What is a Context Window?

The context window is an LLM’s short-term working memory, representing the maximum amount of information-measured in tokens-that it can process in a single interaction. This includes the input prompt, conversation history, system instructions, uploaded files, and even the output it generates.

A token is approximately three-quarters of an English word or four characters. For example, a ‘128k-token’ model can handle roughly 96,000 words, equivalent to a 300-page book, but this encompasses every element in the exchange, with tokens accumulating and billed per turn until trimmed or summarised.

Key Characteristics and Limitations

  • Total Scope: Encompasses prompt, history, instructions, and generated response-distinct from the model’s vast pre-training data.
  • Performance Degradation: As the window fills, LLMs may forget earlier details, repeat rejected ideas, or lose coherence, akin to human short-term memory limits.
  • Growth Trends: Early models had small windows; by mid-2023, 100,000 tokens became common, with models like Google’s Gemini now handling two million tokens (over 3,000 pages).

Implications for AI Applications

Larger context windows enable complex tasks like processing lengthy documents, debugging codebases, or analysing product reviews.

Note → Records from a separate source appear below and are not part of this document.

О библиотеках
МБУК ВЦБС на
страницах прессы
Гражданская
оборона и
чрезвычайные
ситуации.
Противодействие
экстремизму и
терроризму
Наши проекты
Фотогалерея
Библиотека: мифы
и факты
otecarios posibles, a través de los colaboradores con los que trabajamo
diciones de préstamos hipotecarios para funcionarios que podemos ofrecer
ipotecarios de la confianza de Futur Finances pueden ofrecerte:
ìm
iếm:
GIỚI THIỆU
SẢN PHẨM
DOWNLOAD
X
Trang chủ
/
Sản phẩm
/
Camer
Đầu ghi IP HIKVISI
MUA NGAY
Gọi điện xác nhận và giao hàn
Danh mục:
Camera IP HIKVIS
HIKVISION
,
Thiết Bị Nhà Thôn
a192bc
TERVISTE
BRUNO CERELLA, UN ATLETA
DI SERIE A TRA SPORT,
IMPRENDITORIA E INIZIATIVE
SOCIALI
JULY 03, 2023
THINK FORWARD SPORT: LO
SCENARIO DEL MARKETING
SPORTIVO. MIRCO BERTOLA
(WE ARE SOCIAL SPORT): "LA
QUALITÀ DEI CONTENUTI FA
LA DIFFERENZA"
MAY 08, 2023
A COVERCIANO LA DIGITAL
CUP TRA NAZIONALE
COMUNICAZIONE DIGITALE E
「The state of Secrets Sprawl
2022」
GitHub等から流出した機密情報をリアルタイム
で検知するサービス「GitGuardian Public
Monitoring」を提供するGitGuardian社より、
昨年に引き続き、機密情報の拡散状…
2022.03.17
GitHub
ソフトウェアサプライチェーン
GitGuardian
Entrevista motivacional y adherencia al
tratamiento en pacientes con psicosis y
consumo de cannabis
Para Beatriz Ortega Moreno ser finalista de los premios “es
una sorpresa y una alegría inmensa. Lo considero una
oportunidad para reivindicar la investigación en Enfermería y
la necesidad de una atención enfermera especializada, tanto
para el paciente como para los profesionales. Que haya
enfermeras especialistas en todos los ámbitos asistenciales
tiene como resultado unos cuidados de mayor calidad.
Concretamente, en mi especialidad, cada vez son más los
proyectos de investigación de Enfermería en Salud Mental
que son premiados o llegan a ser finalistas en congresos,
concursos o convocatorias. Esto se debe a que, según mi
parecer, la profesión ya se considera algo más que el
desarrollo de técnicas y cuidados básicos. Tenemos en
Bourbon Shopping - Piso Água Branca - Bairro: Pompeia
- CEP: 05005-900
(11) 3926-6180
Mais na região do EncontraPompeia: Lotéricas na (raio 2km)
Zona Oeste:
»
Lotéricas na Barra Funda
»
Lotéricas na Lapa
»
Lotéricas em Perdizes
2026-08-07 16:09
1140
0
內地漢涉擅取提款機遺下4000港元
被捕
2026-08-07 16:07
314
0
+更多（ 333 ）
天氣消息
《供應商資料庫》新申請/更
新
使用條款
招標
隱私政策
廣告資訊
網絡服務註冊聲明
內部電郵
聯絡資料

However, models often prioritise prompt beginnings or ends, though recent advancements improve full-window coherence via expanded training data, optimised architectures, and scaled hardware.

When limits are hit, strategies include chunking documents, summarising history, or using external memory like scratchpads-persisting notes outside the window for agents to retrieve.

Best Related Strategy Theorist: Andrej Karpathy

Andrej Karpathy is the foremost theorist linking context windows to strategic AI engineering, famously likening LLMs to operating systems where the model acts as the CPU and the context window as RAM-limited working memory requiring careful curation.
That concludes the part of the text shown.